My husband and I had been married for three and a half years before our son was born, and we'd lived together for two years before getting married. And yet I couldn't foresee how difficult it would be to bring a baby into our lives. It's not that the courtship and early years had been trouble free--even the courtship years had been difficult. You may well wonder why I chose to marry a man to whom it was difficult to be engaged. All I can say is that I learned to navigate the rocky shores and find the few calm inlets. I attribute this tolerance to the home I grew up in--which is all I want to say about that at this time.

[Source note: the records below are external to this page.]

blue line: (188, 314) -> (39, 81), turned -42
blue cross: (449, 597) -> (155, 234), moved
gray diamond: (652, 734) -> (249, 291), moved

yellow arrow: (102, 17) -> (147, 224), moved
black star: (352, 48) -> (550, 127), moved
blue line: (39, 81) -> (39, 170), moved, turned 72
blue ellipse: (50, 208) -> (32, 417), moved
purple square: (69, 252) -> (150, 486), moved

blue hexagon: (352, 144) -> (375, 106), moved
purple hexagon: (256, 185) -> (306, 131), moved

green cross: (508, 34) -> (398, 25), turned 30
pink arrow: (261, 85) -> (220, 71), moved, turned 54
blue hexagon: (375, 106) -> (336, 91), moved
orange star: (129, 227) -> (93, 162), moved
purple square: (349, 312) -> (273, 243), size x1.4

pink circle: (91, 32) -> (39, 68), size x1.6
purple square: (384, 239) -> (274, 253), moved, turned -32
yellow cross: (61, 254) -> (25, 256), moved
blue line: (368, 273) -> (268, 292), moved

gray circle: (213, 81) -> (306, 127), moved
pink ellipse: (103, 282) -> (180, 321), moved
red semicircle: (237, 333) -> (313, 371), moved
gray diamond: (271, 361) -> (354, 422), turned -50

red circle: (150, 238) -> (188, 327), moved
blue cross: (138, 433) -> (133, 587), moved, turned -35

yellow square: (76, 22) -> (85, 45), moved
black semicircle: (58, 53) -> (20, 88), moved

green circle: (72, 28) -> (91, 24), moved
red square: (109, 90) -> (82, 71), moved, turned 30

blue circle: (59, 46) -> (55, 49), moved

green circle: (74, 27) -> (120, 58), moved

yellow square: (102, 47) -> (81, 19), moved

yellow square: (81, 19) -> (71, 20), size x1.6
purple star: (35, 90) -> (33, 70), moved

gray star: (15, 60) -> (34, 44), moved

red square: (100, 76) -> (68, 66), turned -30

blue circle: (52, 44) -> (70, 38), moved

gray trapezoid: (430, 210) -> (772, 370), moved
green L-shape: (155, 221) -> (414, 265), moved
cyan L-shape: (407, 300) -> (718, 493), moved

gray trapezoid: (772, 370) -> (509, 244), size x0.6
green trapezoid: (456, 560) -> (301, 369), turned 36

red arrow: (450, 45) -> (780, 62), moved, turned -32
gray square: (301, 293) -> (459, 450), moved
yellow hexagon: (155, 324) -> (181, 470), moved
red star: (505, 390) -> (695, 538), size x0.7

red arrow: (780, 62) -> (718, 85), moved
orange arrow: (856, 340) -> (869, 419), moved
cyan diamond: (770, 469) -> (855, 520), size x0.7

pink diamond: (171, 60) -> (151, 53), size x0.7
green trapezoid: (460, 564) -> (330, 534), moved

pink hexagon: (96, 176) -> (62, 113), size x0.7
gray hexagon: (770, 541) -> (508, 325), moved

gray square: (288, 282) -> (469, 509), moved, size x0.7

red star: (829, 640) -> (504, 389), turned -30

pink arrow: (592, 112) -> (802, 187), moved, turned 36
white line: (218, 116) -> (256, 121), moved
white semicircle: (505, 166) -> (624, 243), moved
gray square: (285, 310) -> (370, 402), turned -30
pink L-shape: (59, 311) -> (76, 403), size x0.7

And besides, there were qualities I greatly admired in my husband. Most people who see the movie "A Beautiful Mind" probably wonder why in hell the wife ever married the guy, as nuts as he was. I can answer that question, because I understand perfectly why she married him; I'd have married him too. She wanted an extraordinary man. My husband was a very successful and highly respected mathematician. After his death a memorial conference was held for him at the Mathematical Sciences Research Institute on the campus of UC Berkeley, and a scholarship was established in his name.

So I navigated the rough waters of our relationship, and I learned things about him that helped. Such as, he was always, always in a good mood after a good night's sleep. His mood inevitably deteriorated as the day wore on. I assume my husband's brain chemistry was unstable, and sleep corrected whatever went out of whack during his waking hours. As fate would have it, I am not a morning person, and I was never on his wavelength after dragging myself out of bed in the morning. Nevertheless, I relied on my husband's happy mood at the beginning of the day. I knew it didn't matter if he went to bed mad at night--the anger would be completely gone in the morning. I knew I'd have a better chance of getting a positive response to any suggestion if I waited to ask until morning. There was a flip side to this trait: he was utterly dependent on sleep and quickly destabilized when it eluded him. He committed suicide after suffering just one week of insomnia.

Despite the difficulty of the early years, I failed to anticipate how much worse it would get after our son was born. My husband couldn't tolerate disruption of his schedule--a typical Aspie trait. His lack of an emotional bond with our son meant, I guess, that to him it was as though we were baby-sitting a stranger's child, constantly watching the clock, counting down the minutes until the child would be picked up, but the child was never picked up--he was ours.

And yet--he was not incapable of forming a strong bond, and he formed one with me. How I came to this conclusion several years after his death will be the subject of another entry.